Share

Bab 4. Perintah Ayah

Bukan tanpa alasan Hana mengatakan hal itu. Jauh sebelum mereka menikah, Pak Guntur selalu mengatakan jika Hana harus memiliki anak laki-laki dari Adam. Jika tidak, Adam akan dipaksa untuk menikah lagi.

Ibu Laila yang mendengar percakapan anak dan menantunya itu terkejut. Minuman yang sejatinya untuk Adam dan Hana terjatuh dari tangannya. Gelas itu pecah berserakan di lantai. Selain gelas, ada piring yang berisi buah-buahan ikut pecah. 

"Astaghfirullah al'adzim!" ucap Ibu Laila lirih. 

Adam dan Hana bergegas keluar karena mendengar suara sesuatu yang pecah. 

"Ya Allah, Ibu! Ibu gak apa-apa, kan?" seru Adam yang melihat ibunya menutup mulut dengan kedua tangan. 

"Apa Ibu mendengar percakapan kami?" batin Hana. 

"Biar Adam bereskan dulu pecahannya, Bu." Adam dengan cekatan mengambil sapu dan mengumpulkan satu per satu pecahan piring dan gelas yang besar-besar. 
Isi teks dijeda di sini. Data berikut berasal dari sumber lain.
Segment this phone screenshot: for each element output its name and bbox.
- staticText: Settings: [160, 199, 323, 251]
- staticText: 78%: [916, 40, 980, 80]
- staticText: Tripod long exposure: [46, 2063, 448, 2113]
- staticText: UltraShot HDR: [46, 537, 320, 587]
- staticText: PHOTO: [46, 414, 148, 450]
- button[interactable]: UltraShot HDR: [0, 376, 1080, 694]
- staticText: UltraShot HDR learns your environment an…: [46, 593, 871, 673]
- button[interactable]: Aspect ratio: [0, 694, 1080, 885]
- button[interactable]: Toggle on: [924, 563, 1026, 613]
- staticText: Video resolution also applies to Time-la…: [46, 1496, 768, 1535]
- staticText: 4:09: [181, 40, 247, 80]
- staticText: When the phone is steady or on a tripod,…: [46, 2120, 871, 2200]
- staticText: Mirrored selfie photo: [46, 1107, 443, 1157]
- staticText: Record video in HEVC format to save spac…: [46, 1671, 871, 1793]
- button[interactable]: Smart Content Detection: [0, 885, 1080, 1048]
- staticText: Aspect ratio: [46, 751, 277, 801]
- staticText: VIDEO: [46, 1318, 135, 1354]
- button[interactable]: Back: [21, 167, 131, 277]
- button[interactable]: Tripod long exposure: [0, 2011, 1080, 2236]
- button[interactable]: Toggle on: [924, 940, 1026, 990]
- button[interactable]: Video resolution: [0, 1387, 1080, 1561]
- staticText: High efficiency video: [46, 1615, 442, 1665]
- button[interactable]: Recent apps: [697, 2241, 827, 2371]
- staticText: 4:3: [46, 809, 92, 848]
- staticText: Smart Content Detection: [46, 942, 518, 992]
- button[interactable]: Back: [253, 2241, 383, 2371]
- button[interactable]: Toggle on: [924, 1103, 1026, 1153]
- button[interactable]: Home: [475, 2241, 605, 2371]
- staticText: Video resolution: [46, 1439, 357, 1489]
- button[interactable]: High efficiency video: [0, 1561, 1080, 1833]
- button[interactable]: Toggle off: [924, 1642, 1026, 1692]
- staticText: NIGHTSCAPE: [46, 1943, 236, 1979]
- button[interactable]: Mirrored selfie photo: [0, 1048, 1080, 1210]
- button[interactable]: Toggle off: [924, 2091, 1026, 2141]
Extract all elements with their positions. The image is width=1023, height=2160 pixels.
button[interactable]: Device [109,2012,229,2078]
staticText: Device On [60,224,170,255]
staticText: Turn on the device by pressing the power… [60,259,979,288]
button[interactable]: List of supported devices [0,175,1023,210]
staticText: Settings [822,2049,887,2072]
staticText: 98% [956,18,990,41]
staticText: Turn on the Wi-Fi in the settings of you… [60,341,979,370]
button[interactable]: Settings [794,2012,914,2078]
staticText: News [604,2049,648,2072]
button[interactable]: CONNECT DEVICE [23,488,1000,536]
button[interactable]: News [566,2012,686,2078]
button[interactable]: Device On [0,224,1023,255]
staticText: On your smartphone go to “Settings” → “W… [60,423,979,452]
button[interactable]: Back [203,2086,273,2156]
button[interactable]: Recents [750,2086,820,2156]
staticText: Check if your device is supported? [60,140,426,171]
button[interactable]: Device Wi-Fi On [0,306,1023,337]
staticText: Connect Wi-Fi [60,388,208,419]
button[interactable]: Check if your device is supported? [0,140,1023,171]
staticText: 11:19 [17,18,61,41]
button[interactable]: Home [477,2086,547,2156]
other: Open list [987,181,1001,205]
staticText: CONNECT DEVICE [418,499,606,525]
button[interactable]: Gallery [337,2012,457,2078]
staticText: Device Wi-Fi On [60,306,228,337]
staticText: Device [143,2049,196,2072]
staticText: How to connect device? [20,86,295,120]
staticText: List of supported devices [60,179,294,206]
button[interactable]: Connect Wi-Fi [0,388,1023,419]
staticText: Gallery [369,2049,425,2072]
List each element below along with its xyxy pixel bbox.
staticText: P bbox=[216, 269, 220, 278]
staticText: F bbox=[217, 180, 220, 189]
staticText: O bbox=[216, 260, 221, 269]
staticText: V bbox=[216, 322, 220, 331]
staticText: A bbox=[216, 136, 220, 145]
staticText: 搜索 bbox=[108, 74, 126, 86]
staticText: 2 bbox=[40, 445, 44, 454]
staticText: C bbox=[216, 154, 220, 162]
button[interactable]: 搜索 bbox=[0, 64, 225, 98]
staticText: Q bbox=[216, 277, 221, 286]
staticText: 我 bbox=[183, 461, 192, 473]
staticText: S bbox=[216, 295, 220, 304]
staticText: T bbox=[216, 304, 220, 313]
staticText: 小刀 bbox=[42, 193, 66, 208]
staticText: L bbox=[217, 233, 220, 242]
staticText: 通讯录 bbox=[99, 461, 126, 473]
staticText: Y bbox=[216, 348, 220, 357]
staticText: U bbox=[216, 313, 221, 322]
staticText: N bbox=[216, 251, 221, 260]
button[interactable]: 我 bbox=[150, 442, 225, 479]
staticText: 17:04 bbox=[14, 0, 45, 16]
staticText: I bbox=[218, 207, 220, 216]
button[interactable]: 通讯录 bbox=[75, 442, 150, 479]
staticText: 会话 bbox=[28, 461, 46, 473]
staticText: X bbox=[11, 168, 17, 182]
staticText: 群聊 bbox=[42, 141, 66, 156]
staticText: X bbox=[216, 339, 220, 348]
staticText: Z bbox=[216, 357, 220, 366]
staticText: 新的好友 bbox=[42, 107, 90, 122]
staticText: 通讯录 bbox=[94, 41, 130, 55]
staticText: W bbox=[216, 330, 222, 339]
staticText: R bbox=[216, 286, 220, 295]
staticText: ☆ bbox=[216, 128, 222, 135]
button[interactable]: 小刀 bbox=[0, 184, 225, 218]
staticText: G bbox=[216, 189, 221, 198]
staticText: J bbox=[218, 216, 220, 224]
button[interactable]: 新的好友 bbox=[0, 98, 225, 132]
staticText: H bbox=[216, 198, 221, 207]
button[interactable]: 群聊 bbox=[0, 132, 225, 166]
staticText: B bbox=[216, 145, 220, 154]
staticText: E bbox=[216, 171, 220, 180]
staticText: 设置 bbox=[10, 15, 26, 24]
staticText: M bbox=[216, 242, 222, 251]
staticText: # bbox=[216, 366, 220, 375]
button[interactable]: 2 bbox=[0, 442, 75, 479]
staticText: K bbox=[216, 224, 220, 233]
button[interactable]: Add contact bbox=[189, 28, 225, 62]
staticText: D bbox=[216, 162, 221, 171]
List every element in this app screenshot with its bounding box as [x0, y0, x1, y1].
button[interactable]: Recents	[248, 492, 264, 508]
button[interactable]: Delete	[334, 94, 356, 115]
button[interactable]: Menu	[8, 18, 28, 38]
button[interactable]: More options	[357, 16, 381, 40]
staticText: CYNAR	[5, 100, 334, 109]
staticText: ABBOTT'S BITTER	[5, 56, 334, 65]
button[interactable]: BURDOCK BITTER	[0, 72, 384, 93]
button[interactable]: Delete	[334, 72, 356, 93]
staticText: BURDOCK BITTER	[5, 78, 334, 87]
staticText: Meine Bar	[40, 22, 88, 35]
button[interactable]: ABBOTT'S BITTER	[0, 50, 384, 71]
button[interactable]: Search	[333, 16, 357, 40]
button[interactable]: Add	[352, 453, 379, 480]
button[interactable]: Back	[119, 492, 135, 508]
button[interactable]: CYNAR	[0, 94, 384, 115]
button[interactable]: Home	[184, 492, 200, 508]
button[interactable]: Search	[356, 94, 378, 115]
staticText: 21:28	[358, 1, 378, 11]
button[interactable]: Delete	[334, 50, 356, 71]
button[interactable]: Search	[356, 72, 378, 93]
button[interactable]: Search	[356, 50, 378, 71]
"Masuk dulu, Bu! Hana ... ajak Ibu ke kamar dulu," ujar Adam pada istrinya.

"Iya, Mas." 

Dengan mata yang sembab, Hana menuntun Ibu Laila masuk ke dalam kamar. Bayinya masih terlelap karena memang sebelumnya sudah diberikan susu formula oleh Ibu Laila sebelum Adam dan Hana datang. 

"Ibu gak apa-apa, kan?" tanya Hana.

Hana berusaha menyembunyikan kesedihannya di depan ibu mertuanya. Ibu Laila sangatlah baik kepada dirinya. Tak pernah dia menganggap Hana sebagai menantu. Hana sudah dianggap seperti anak sendiri.

"Apa yang Ibu dengar itu benar adanya?" Pertanyaan yang membuat Hana terdiam.

Hana paham maksud pertanyaan Ibu Laila. Mulut Hana terkunci dan air mata kembali menetes dari kedua bola matanya. 

"Jawab, Han! Katakan yang sejujurnya kepada Ibu," seru Ibu Laila setengah berteriak. 

Tangisan Hana semakin meledak mendengar suara Ibu Laila agak tinggi. Belum pernah selama ini sejak dia menjadi menantunya, Ibu Laila berkata dengan nada tinggi.

"Maafkan Ibu, Hana!" lirih Ibu Laila. Beliau merangkul dan memeluk erat Hana dengan penuh kasih sayang. 

Kedua wanita itu menangis bersama-sama dengan pemikiran masing-masing. Seakan mengerti keadaan, bayi perempuan mungil itu sama sekali tidak terganggu.

Adam yang baru saja selesai membereskan pecahan kaca, ikut terharu melihat kedua wanita yang dicintainya itu. 

"Ya Allah, cobaan apa yang Engkau berikan keluarga?" Adam mendongak keatas dan menahan agar air matanya tidak terjatuh.

***

"Dam ... sini! Ibu mau bicara dengan kalian berdua." Tangan Ibu Laila melambai ke arah Adam.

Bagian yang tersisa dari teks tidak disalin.